[PROBLEM]:
Nothing but the lines from the one containing "Leading OTT platform" through the one containing "entertainment for audiences of all ages.", both included, should be given again, each exactly as written below.

---------------

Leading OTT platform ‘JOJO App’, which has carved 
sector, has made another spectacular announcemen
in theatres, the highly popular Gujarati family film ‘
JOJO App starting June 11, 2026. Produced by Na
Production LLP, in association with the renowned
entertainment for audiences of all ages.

---------------

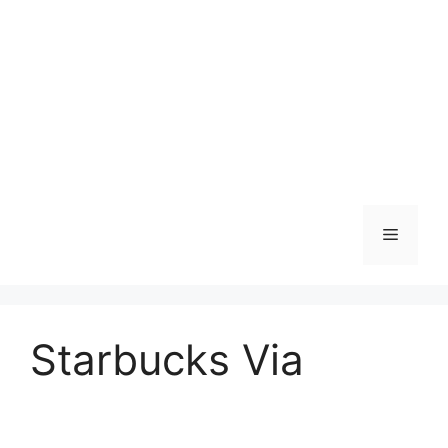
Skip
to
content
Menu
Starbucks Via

---------------

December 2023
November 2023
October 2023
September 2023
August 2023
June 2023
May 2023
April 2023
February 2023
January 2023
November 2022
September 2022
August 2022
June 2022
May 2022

---------------

[ANSWER FOR THIS EXERCISE]:
Leading OTT platform ‘JOJO App’, which has carved 
sector, has made another spectacular announcemen
in theatres, the highly popular Gujarati family film ‘
JOJO App starting June 11, 2026. Produced by Na
Production LLP, in association with the renowned
entertainment for audiences of all ages.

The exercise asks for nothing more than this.